However, this position can’t be reconciled with the other key slogan of the SI “Power to the Workers” in the form of workers councils. Dauve is insightful in recognizing this as a key contradiction and problematic within both this text and the work of the SI. This call for workers councils, and its implicit support for the production of value, is in contradiction with (admittedly what I hazily remember of) Tronti’s “refusal of work” and later autonomist work such as John Holloway’s “Stop Making Capitalism”.

Ultimately this was a great text to start with, helping to situate Italian political thought in the 1970’s and bring to the fore some of the key questions which will be discussed over the course of this reading programme. Hopefully the physical group Stateside will find these virtual comments as interesting as I found theirs.


P.S. If anyone in Manchester, or the UK even, wants to join in reading with me get in touch.

P.P.S. I’ve attached some of the articles that I found discussing the Society of the Spectacle in the library section of the blog. Link can be found here.


Posted on February 2, 2011, in Reading Group and tagged , , , . Bookmark the permalink. 2 Comments.

  1. I am astonished that Dauve’s careless pseudo-critique of a straw man version of situationist theory that exists only in his imagination continues to win admirers. There is not the slightest contradiction between an opposition to work and the advocacy of workers councils. As Raoul Vaneigem put it in his ‘Notice to the Civilized Concerning Generalized Self-Management’, “Workers councils constitute a new type of social organization, through which the proletariat puts an end to the proletarianization of everyone. Generalized self-management is simply the general framework in accordance with which the councils unitarily inaugurate a style of life based on ongoing individual and collective liberation.” The same point is made at greater length in ‘On the Poverty of Student Life’:

    ‘The essence of commodity production is the loss of self in the chaotic and unconscious creation of a world totally beyond the control of its creators. In contrast, the radically revolutionary core of generalized self-management is everyone’s conscious control over the whole of life. The self-management of commodity alienation would only make everyone the programmers of their own survival — squaring the capitalist circle. The task of the workers councils will thus be not the self-management of the existing world, but its unceasing qualitative transformation: the concrete supersession of the commodity (that enormous detour in the history of human self-production).

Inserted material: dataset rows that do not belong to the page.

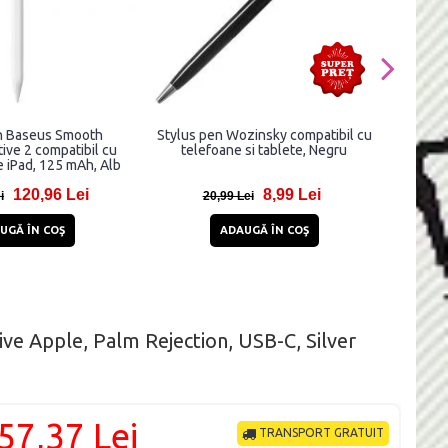
n Baseus Smooth
Stylus pen Wozinsky compatibil cu
Stylus 
ive 2 compatibil cu
telefoane si tablete, Negru
compat
e iPad, 125 mAh, Alb
120,96 Lei
8,99 Lei
i
20,99 Lei
1
UGĂ ÎN COŞ
ADAUGĂ ÎN COŞ
ive Apple, Palm Rejection, USB-C, Silver
57,37 Lei
TRANSPORT GRATUIT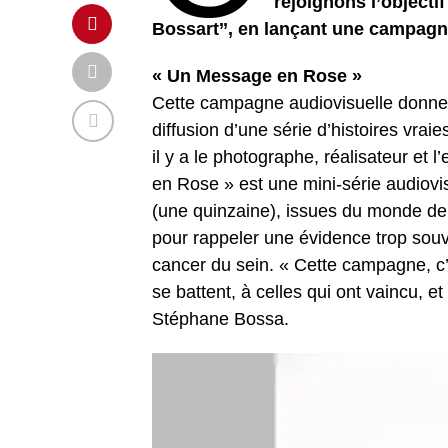
rejoignons l’objecti
Bossart’’, en lançant une campag
« Un Message en Rose »
Cette campagne audiovisuelle donne 
diffusion d’une série d’histoires vraie
il y a le photographe, réalisateur et
en Rose » est une mini-série audiovis
(une quinzaine), issues du monde de 
pour rappeler une évidence trop souv
cancer du sein. « Cette campagne, c’
se battent, à celles qui ont vaincu, 
Stéphane Bossa.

    This supersession naturally implies the abolition of work and its replacement by a new type of free activity, thereby eliminating one of the fundamental splits of modern society: that between an increasingly reified labor and a passively consumed leisure. Presently decomposing groups like Socialisme ou Barbarie or Pouvoir Ouvrier, although adhering to the modern watchword of Workers’ Power, continue to follow the path of the old workers movement in envisioning a reformism of labor through its “humanization.” But work itself must now be attacked. Far from being “utopian,” the abolition of work is the first condition for the effective supersession of commodity society, for the elimination within each person’s life of the separation between “free time” and “work time” — those complementary sectors of alienated life — that is a continual expression of the commodity’s internal contradiction between use-value and exchange-value. Only when this opposition is overcome will people be able to make their vital activity subject to their will and consciousness and see themselves in a world that they themselves have created. The democracy of workers councils is the solution to all the present separations. It makes impossible “everything that exists outside individuals.”

    The conscious domination of history by the people who make it — that is what the whole revolutionary project amounts to. Modern history, like all past history, is the product of social praxis, the (unconscious) result of human activities. In the era of totalitarian domination, capitalism has produced its own new religion: the spectacle. The spectacle is the terrestrial realization of ideology. Never has the world been so inverted. “And like the ‘critique of religion’ in Marx’s day, the critique of the spectacle is today the essential precondition of any critique” (Internationale Situationniste #9).

    Humanity is historically confronted with the problem of revolution. The increasingly grandiose material and technological means are equalled only by the increasingly profound dissatisfaction of everyone. The bourgeoisie and its Eastern heir, the bureaucracy, are incapable of putting this overdevelopment (which will be the basis of the poetry of the future) to any good use precisely because they both must strive to maintain an old order. The most they can use it for is to reinforce their police control. They can do nothing but accumulate capital, and therefore proletarians — a proletarian being someone who has no power over his life and who knows it. It is the new proletariat’s historical fortune to be the only consequent heir to the valueless riches of the bourgeois world — riches that it must transform and supersede in such a way as to foster the development of fully realized human beings pursuing the total appropriation of nature and of their own nature. This realization of human nature can only mean the unlimited multiplication and full satisfaction of the real desires which the spectacle represses into the darkest corners of the revolutionary unconscious, and which it can realize only fantastically in the dreamlike delirium of its advertising. The true fulfillment of genuine desires — which means the abolition of all the pseudoneeds and pseudodesires that the system manufactures daily in order to perpetuate its own power — cannot take place without the suppression and positive supersession of the commodity spectacle.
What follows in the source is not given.